Board Member (Speaker 5) urged a full review of the district's student code of conduct and family handbook, saying the document is long, rarely read by parents and could be reorganized into separate elementary and secondary versions plus a one-page, age-appropriate summary for families. "I think it's time to take a deep dive into our student code of conduct and family handbook," Speaker 5 said, arguing that a shorter, clearer summary would improve communication and accountability.
Speaker 5 recommended starting with three topics per workshop until the entire code is addressed, and proposed that bullying, truancy and classroom disruption be prioritized. The board coalesced around beginning with bullying in February; Speaker 2 framed the decision, saying, "So let's start with bullying first and and do bullying in February." Members also agreed the district should provide materials ahead of the workshop so board members can prepare.
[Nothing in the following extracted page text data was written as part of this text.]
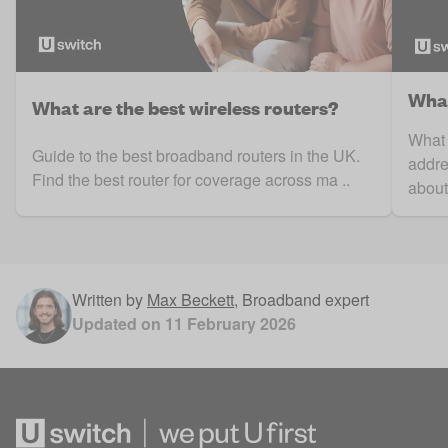
What
What are the best wireless routers?
What 
Guide to the best broadband routers in the UK.
addre
Find the best router for coverage across ma ..
about 
Written by
Max Beckett
,
Broadband expert
Updated on
11 February 2026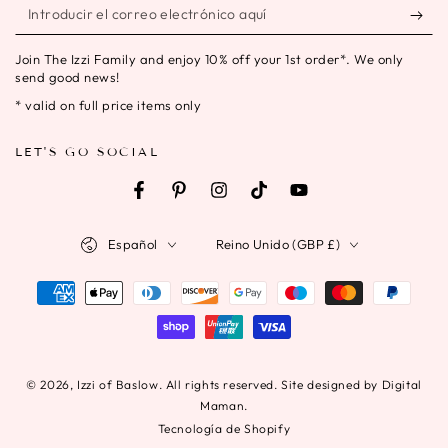
Introducir
el
Join The Izzi Family and enjoy 10% off your 1st order*. We only
correo
send good news!
electrónico
* valid on full price items only
aquí
LET'S GO SOCIAL
Facebook
Pinterest
Instagram
TikTok
YouTube
Idioma
País/región
Español
Reino Unido (GBP £)
Métodos
de
pago
© 2026,
Izzi of Baslow
. All rights reserved. Site designed by Digital
Maman.
Tecnología de Shopify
Board Member (Speaker 1) requested that legal counsel and the district's climate-and-culture department be prepared to advise because "a lot of that relies on state statute," the speaker said, and the board asked staff to include those offices in planning. District staff agreed to coordinate with the identified offices and to bring examples and templates from other districts to inform discussion.
Speaker 5 described specific ideas under consideration: a separate elementary and secondary code; a short, signed electronic acknowledgment for parents; universal procedures for bullying; and clearer, narrower grading and homework parameters (Speaker 5 referenced the "20-minute rule" as an example other districts use). Board members emphasized collaboration with district curriculum and school-level staff to ensure procedures would align with state requirements and operational realities.
The workshop did not record a formal vote; the scheduling and scope were described as a planning decision to be implemented through staff-prepared materials and follow-up workshops. Members also agreed to add review of a community-rubric for the media policy to the same planning process so that related community-standards items could be considered alongside code updates.
Next steps: staff will prepare materials for the February bullying workshop and circulate drafts to board members ahead of the meeting; legal counsel and the climate-and-culture department were asked to join the discussion.